Deep learning barely helps. We have systematically investigated the performance of various deep learning models, including the variants of CNN and RNN with different representation, embedding and time-sensitive strategies. However, the best performance achieved among them is on par with the best performance of GDBT (around 0.65). The same phenomenon is also observed in Rajkomar et al.19.

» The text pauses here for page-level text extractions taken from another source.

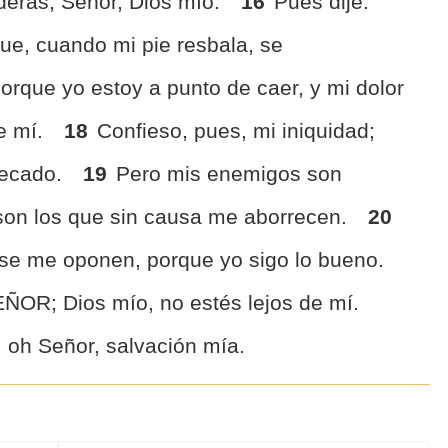
erás, Señor, Dios mío.
16
Pues dije:
ue, cuando mi pie resbala, se
orque yo estoy a punto de caer, y mi dolor
e mí.
18
Confieso, pues, mi iniquidad;
pecado.
19
Pero mis enemigos son
 son los que sin causa me aborrecen.
20
 se me oponen, porque yo sigo lo bueno.
OR; Dios mío, no estés lejos de mí.
 oh Señor, salvación mía.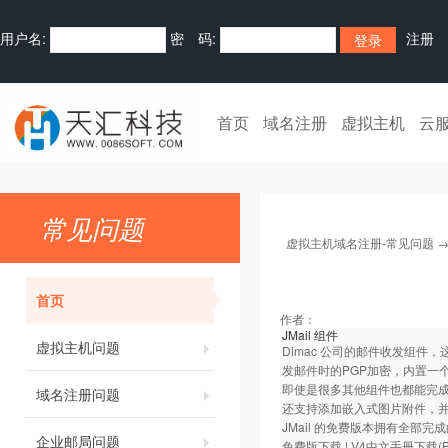
用户名:
密 码:
注册
首页
域名注册
虚拟主机
云
常见问题
虚拟主机域名注册-常见问题
首页
作者：
JMail 组件
虚拟主机问题
Dimac 公司的邮件收发组
发邮件时的PGP加密，内置一
即使是很多其他组件也都能完成
域名注册问题
还支持添加嵌入式图片附件，并
JMail 的免费版本拥有全
企业邮局问题
免费版下载
|
V4中文手册下载(P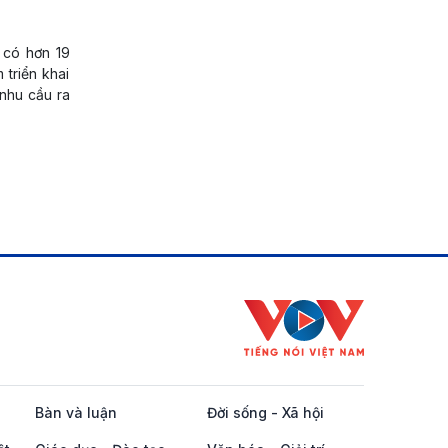
 có hơn 19
 triển khai
 nhu cầu ra
Bàn và luận
Đời sống - Xã hội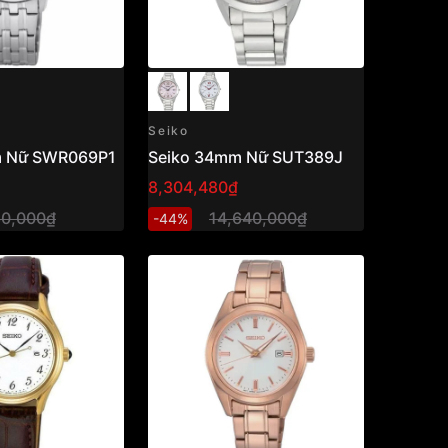
Seiko
m Nữ SWR069P1
Seiko 34mm Nữ SUT389J
8,304,480₫
80,000₫
14,640,000₫
-44%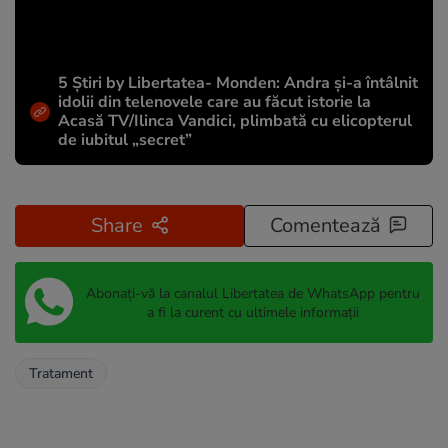
5 Știri by Libertatea- Monden: Andra și-a întâlnit
idolii din telenovele care au făcut istorie la
Acasă TV/Ilinca Vandici, plimbată cu elicopterul
de iubitul „secret”
Share
Comentează
Abonați-vă la canalul Libertatea de WhatsApp pentru
a fi la curent cu ultimele informații
Tratament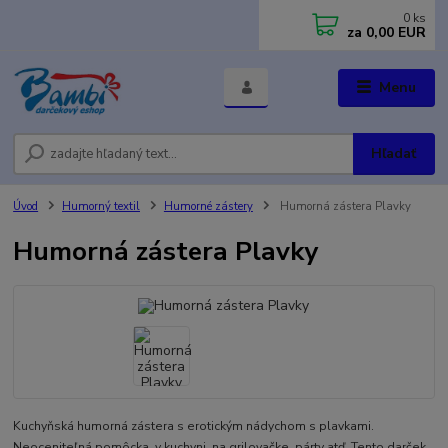
0
ks
za
0,00 EUR
Menu
Hľadať
Úvod
Humorný textil
Humorné zástery
Humorná zástera Plavky
Humorná zástera Plavky
Kuchyňská humorná zástera s erotickým nádychom s plavkami.
Neoceniteľná pomôcka v kuchyni, na grilovačke, párty atď. Tento darček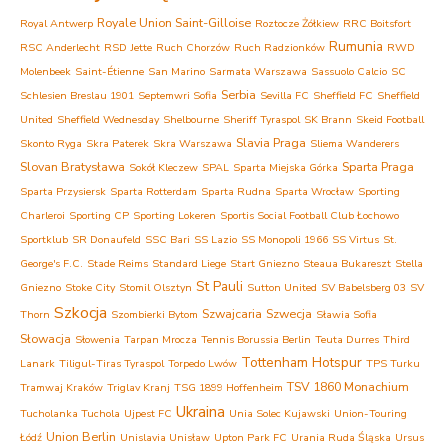
Royale Union Saint-Gilloise
Royal Antwerp
Roztocze Żółkiew
RRC Boitsfort
Rumunia
RSC Anderlecht
RSD Jette
Ruch Chorzów
Ruch Radzionków
RWD
Molenbeek
Saint-Étienne
San Marino
Sarmata Warszawa
Sassuolo Calcio
SC
Serbia
Schlesien Breslau 1901
Septemwri Sofia
Sevilla FC
Sheffield FC
Sheffield
United
Sheffield Wednesday
Shelbourne
Sheriff Tyraspol
SK Brann
Skeid Football
Slavia Praga
Skonto Ryga
Skra Paterek
Skra Warszawa
Sliema Wanderers
Slovan Bratysława
Sparta Praga
Sokół Kleczew
SPAL
Sparta Miejska Górka
Sparta Przysiersk
Sparta Rotterdam
Sparta Rudna
Sparta Wrocław
Sporting
Charleroi
Sporting CP
Sporting Lokeren
Sportis Social Football Club Łochowo
Sportklub
SR Donaufeld
SSC Bari
SS Lazio
SS Monopoli 1966
SS Virtus
St.
George's F.C.
Stade Reims
Standard Liege
Start Gniezno
Steaua Bukareszt
Stella
St Pauli
Gniezno
Stoke City
Stomil Olsztyn
Sutton United
SV Babelsberg 03
SV
Szkocja
Szwajcaria
Szwecja
Thorn
Szombierki Bytom
Sławia Sofia
Słowacja
Słowenia
Tarpan Mrocza
Tennis Borussia Berlin
Teuta Durres
Third
Tottenham Hotspur
Lanark
Tiligul-Tiras Tyraspol
Torpedo Lwów
TPS Turku
TSV 1860 Monachium
Tramwaj Kraków
Triglav Kranj
TSG 1899 Hoffenheim
Ukraina
Tucholanka Tuchola
Ujpest FC
Unia Solec Kujawski
Union-Touring
Union Berlin
Łódź
Unislavia Unisław
Upton Park FC
Urania Ruda Śląska
Ursus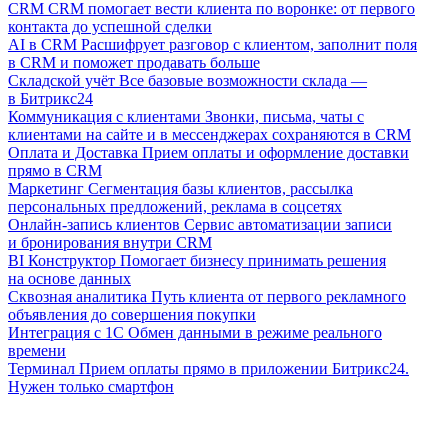
CRM
CRM помогает вести клиента по воронке: от первого
контакта до успешной сделки
AI в CRM
Расшифрует разговор с клиентом, заполнит поля
в CRM и поможет продавать больше
Складской учёт
Все базовые возможности склада —
в Битрикс24
Коммуникация с клиентами
Звонки, письма, чаты с
клиентами на сайте и в мессенджерах сохраняются в CRM
Оплата и Доставка
Прием оплаты и оформление доставки
прямо в CRM
Маркетинг
Сегментация базы клиентов, рассылка
персональных предложений, реклама в соцсетях
Онлайн-запись клиентов
Сервис автоматизации записи
и бронирования внутри CRM
BI Конструктор
Помогает бизнесу принимать решения
на основе данных
Сквозная аналитика
Путь клиента от первого рекламного
объявления до совершения покупки
Интеграция с 1С
Обмен данными в режиме реального
времени
Терминал
Прием оплаты прямо в приложении Битрикс24.
Нужен только смартфон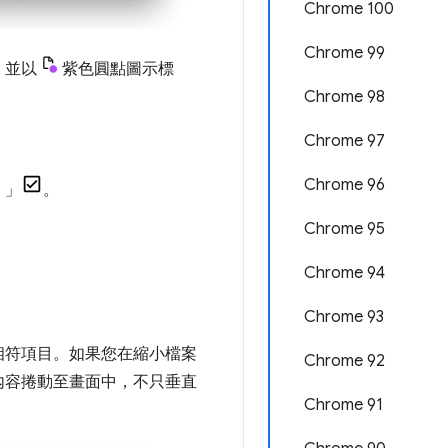
Chrome 100
Chrome 99
，並以
紫色圓點圖示標
Chrome 98
Chrome 97
Chrome 96
』」
。
Chrome 95
Chrome 94
Chrome 93
相符項目。如果您在縮小檔案
Chrome 92
內容捲動至畫面中，不只垂直
Chrome 91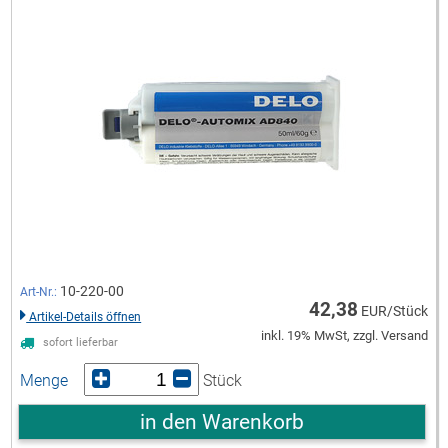
10-220-00
Art-Nr.:
42,38
EUR/Stück
Artikel-Details öffnen
inkl. 19% MwSt, zzgl. Versand
sofort lieferbar
Menge
Stück
in den Warenkorb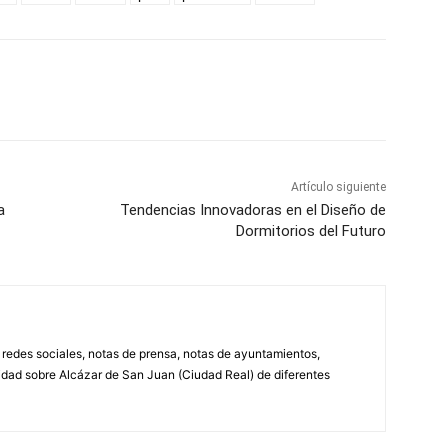
WhatsApp
Artículo siguiente
a
Tendencias Innovadoras en el Diseño de
Dormitorios del Futuro
, redes sociales, notas de prensa, notas de ayuntamientos,
lidad sobre Alcázar de San Juan (Ciudad Real) de diferentes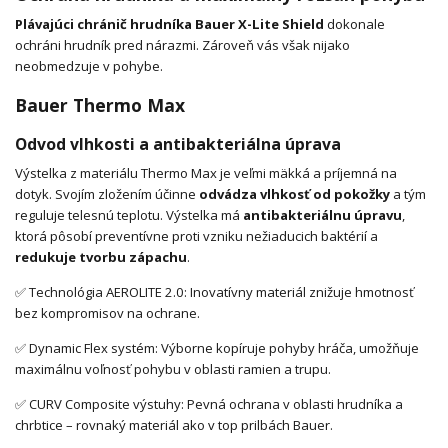
Plávajúci chránič hrudníka Bauer X-Lite Shield
dokonale
ochráni hrudník pred nárazmi. Zároveň vás však nijako
neobmedzuje v pohybe.
Bauer Thermo Max
Odvod vlhkosti a antibakteriálna úprava
Výstelka z materiálu Thermo Max je veľmi mäkká a príjemná na
dotyk. Svojím zložením účinne
odvádza vlhkosť od pokožky
a tým
reguluje telesnú teplotu. Výstelka má
antibakteriálnu úpravu
,
ktorá pôsobí preventívne proti vzniku nežiaducich baktérií a
redukuje tvorbu zápachu
.
✅ Technológia AEROLITE 2.0: Inovatívny materiál znižuje hmotnosť
bez kompromisov na ochrane.
✅ Dynamic Flex systém: Výborne kopíruje pohyby hráča, umožňuje
maximálnu voľnosť pohybu v oblasti ramien a trupu.
✅ CURV Composite výstuhy: Pevná ochrana v oblasti hrudníka a
chrbtice – rovnaký materiál ako v top prilbách Bauer.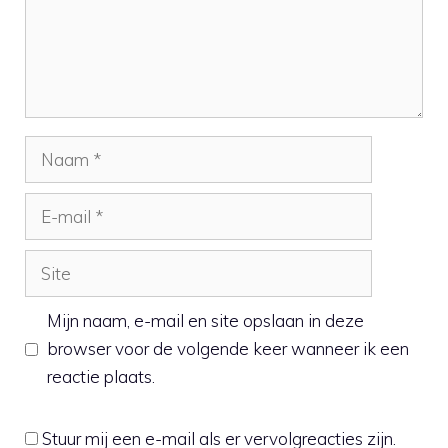
Naam
E-
mail
Site
Mijn naam, e-mail en site opslaan in deze
browser voor de volgende keer wanneer ik een
reactie plaats.
Stuur mij een e-mail als er vervolgreacties zijn.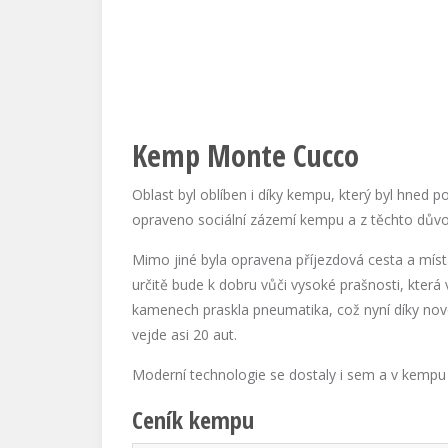
Kemp Monte Cucco
Oblast byl oblíben i díky kempu, který byl hned 
opraveno sociální zázemí kempu a z těchto důvo
Mimo jiné byla opravena příjezdová cesta a mís
určitě bude k dobru vůči vysoké prašnosti, která
kamenech praskla pneumatika, což nyní díky nov
vejde asi 20 aut.
Moderní technologie se dostaly i sem a v kempu s
Ceník kempu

With these observations, we can conclude that predicting the risk of hospital readmission is difficult based on only claims data. Machine learning models can benefit when combining patient data with clinical knowledge. This is potentially be explained from the following aspects.

1. 1.

Medicine has been a research discipline with long history. The medical knowledge people accumulated from clinical practice are invaluable and powerful.

2. 2.

Unlike other application domains such as computer vision and natural language processing, where deep learning models have been shown to be very powerful, medical problems are much more complicated and with less available training samples. This means that it is difficult to have a ‘sufficiently large’ patient dataset to train a very good machine learning model. In this case, incorporating domain knowledge into the model building process is of vital importance, and complex models do not necessarily lead to better performance as they need even more training samples.

3. 3.

The information contained in patient claims records may not be sufficient for building good hospital readmission risk prediction models. Some important and relevant clinical features, such as GOLD severity grade, are not available. More comprehensive and finer granular patient data, such as electronic health records, could be potentially more helpful.

4. 4.

Our claims data lacks mortality information of patients. In fact, hospital readmission risk and death risk are competing clinical risks, since patients that die after discharge cannot be readmitted, which makes the risk of readmission and death after discharge are often negatively linked. However, there could be some common causes for both risks (e.g., condition exacerbation), which could confuse the predictive models.

## Conclusion

We conducted a comprehensive study on predictive modeling of the 30 day readmission risk of COPD patients based on their claims records with various machine learning models. We constructed both knowledge- and data-driven features from the patients’ claim records to train the predictive models. Both traditional and modern machine learning models are investigated. The results showed that the combination of both knowledge and data driven features can lead to the best prediction performance, and complicated models such as deep learning can barely improvement the performance. Our studies verify the importance of medical knowledge in the predictive modeling process, as well as the demands for better patient data.